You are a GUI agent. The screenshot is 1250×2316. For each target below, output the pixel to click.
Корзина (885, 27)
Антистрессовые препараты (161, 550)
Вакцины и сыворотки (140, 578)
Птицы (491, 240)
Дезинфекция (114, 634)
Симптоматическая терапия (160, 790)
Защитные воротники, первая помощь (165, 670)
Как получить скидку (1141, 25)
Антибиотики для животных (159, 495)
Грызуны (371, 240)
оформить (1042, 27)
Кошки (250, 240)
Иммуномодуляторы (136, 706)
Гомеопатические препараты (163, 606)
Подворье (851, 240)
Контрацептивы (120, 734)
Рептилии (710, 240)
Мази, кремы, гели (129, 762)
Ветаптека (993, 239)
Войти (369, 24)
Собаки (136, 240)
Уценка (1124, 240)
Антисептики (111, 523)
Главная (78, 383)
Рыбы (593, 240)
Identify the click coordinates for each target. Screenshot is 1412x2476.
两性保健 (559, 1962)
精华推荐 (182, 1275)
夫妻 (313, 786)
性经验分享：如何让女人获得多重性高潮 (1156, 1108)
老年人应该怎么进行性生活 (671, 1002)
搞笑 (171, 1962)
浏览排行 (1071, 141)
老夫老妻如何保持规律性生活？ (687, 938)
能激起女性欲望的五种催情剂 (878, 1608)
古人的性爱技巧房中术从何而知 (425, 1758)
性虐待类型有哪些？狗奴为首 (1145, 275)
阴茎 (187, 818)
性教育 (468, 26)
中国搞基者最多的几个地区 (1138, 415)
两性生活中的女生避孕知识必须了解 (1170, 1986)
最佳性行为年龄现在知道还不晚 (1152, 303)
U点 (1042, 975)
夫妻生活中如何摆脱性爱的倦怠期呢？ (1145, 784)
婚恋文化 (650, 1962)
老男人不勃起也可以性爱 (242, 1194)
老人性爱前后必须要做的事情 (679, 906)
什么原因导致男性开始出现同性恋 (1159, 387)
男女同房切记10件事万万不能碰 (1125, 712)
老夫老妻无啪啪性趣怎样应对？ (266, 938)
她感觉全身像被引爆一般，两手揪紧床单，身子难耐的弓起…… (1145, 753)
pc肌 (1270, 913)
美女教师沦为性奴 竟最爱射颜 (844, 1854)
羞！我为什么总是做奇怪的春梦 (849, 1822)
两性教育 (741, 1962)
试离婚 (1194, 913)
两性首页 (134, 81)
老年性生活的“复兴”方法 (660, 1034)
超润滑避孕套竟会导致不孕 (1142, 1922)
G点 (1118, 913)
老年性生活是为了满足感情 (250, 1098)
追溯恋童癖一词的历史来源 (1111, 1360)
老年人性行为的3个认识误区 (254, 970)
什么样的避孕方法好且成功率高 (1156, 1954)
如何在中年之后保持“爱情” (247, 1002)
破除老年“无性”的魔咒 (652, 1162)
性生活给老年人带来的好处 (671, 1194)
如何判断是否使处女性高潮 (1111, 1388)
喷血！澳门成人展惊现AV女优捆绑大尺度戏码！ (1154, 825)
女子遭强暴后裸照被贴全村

• • • • • • •

▸ The task
Would you copy out all of the entries exactly?

▸ Response area
You are a GUI agent. The screenshot is 1250×2316. For each target below, output the pixel to click.
Корзина (885, 27)
Антистрессовые препараты (161, 550)
Вакцины и сыворотки (140, 578)
Птицы (491, 240)
Дезинфекция (114, 634)
Симптоматическая терапия (160, 790)
Защитные воротники, первая помощь (165, 670)
Как получить скидку (1141, 25)
Антибиотики для животных (159, 495)
Грызуны (371, 240)
оформить (1042, 27)
Кошки (250, 240)
Иммуномодуляторы (136, 706)
Гомеопатические препараты (163, 606)
Подворье (851, 240)
Контрацептивы (120, 734)
Рептилии (710, 240)
Мази, кремы, гели (129, 762)
Ветаптека (993, 239)
Войти (369, 24)
Собаки (136, 240)
Уценка (1124, 240)
Антисептики (111, 523)
Главная (78, 383)
Рыбы (593, 240)
Identify the click coordinates for each target. Screenshot is 1412x2476.
两性保健 (559, 1962)
精华推荐 (182, 1275)
夫妻 (313, 786)
性经验分享：如何让女人获得多重性高潮 (1156, 1108)
老年人应该怎么进行性生活 (671, 1002)
搞笑 (171, 1962)
浏览排行 (1071, 141)
老夫老妻如何保持规律性生活？ (687, 938)
能激起女性欲望的五种催情剂 (878, 1608)
古人的性爱技巧房中术从何而知 (425, 1758)
性虐待类型有哪些？狗奴为首 (1145, 275)
阴茎 (187, 818)
性教育 (468, 26)
中国搞基者最多的几个地区 (1138, 415)
两性生活中的女生避孕知识必须了解 (1170, 1986)
最佳性行为年龄现在知道还不晚 (1152, 303)
U点 (1042, 975)
夫妻生活中如何摆脱性爱的倦怠期呢？ (1145, 784)
婚恋文化 (650, 1962)
老男人不勃起也可以性爱 (242, 1194)
老人性爱前后必须要做的事情 (679, 906)
什么原因导致男性开始出现同性恋 (1159, 387)
男女同房切记10件事万万不能碰 (1125, 712)
老夫老妻无啪啪性趣怎样应对？ (266, 938)
她感觉全身像被引爆一般，两手揪紧床单，身子难耐的弓起…… (1145, 753)
pc肌 (1270, 913)
美女教师沦为性奴 竟最爱射颜 (844, 1854)
羞！我为什么总是做奇怪的春梦 (849, 1822)
两性教育 (741, 1962)
试离婚 (1194, 913)
两性首页 (134, 81)
老年性生活的“复兴”方法 (660, 1034)
超润滑避孕套竟会导致不孕 (1142, 1922)
G点 (1118, 913)
老年性生活是为了满足感情 (250, 1098)
追溯恋童癖一词的历史来源 (1111, 1360)
老年人性行为的3个认识误区 (254, 970)
什么样的避孕方法好且成功率高 (1156, 1954)
如何在中年之后保持“爱情” (247, 1002)
破除老年“无性”的魔咒 (652, 1162)
性生活给老年人带来的好处 (671, 1194)
如何判断是否使处女性高潮 (1111, 1388)
喷血！澳门成人展惊现AV女优捆绑大尺度戏码！ (1154, 825)
女子遭强暴后裸照被贴全村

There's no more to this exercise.